As a nurse who has become a chief executive, I am frequently asked by nurses about my job and whether I worry about the responsibilities that come with it.

I don’t particularly worry about these because I have had to take responsibility throughout my clinical career.

While I carry a lot of responsibility, some decisions I have to make or conversations I have are not as difficult as those in clinical practice. Being a chief executive is like being a ward sister - I use the same set of skills.

I never thought I would end up as a chief executive. I only came to the post after being asked to become the acting chief executive in a large acute trust. What surprised me was that the role was one where I could make a difference and set the tone and culture of the organisation.

Throughout my career as a nurse, I had always wanted to make a difference. Maybe arrogantly, I had believed that no-one could do this better than frontline clinical staff.

I stopped clinical practice because I wanted to carry on influencing the agenda so I could make a difference at a more strategic level. I also recognised that I had spent too long in a critical care environment and was probably burning out.

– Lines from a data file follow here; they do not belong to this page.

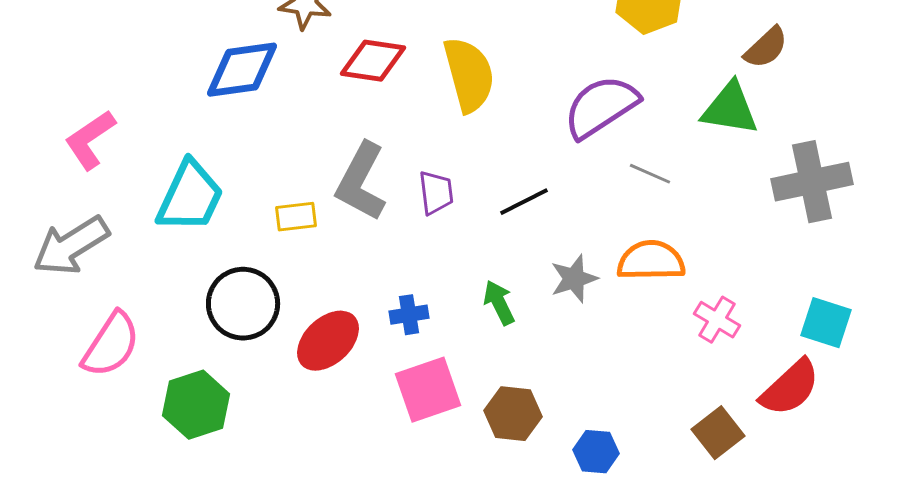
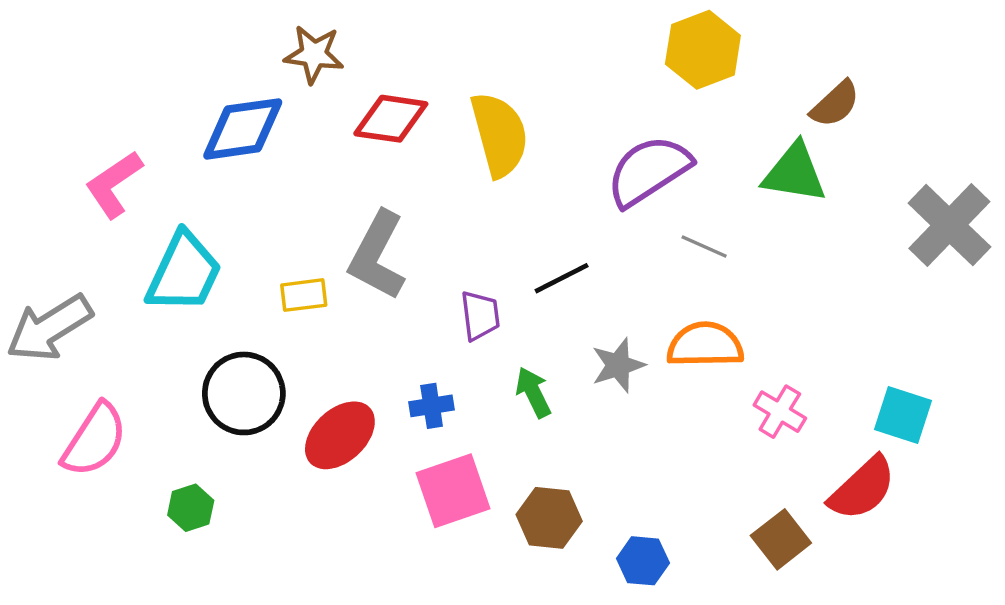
pink L-shape: (90, 140) -> (114, 184), moved
gray cross: (812, 182) -> (949, 225), moved, turned -34
purple trapezoid: (436, 193) -> (480, 315), moved
green hexagon: (196, 405) -> (191, 508), size x0.6

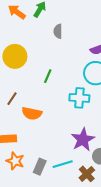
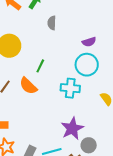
orange semicircle: (32, 113) -> (28, 86), moved, turned 30

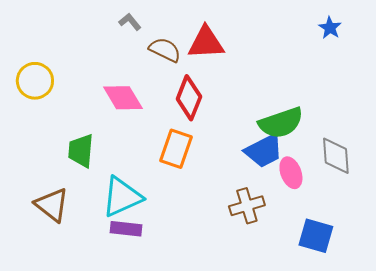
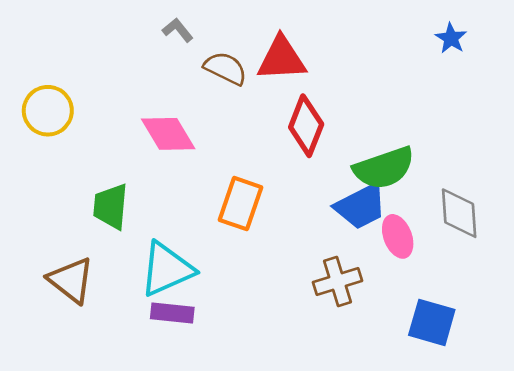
red diamond: (189, 98) -> (306, 126), moved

As a chief executive I am responsible for everything that goes on in the organisation. As the chief executive of a foundation trust, I am also the accounting officer and responsible to Parliament for the resources under my control.

This is quite scary in some ways. However, as a nurse I have worked within the NMC code of conduct and, having reviewed the latest version, every single one of those headings can be applied equally to the role of accounting officer.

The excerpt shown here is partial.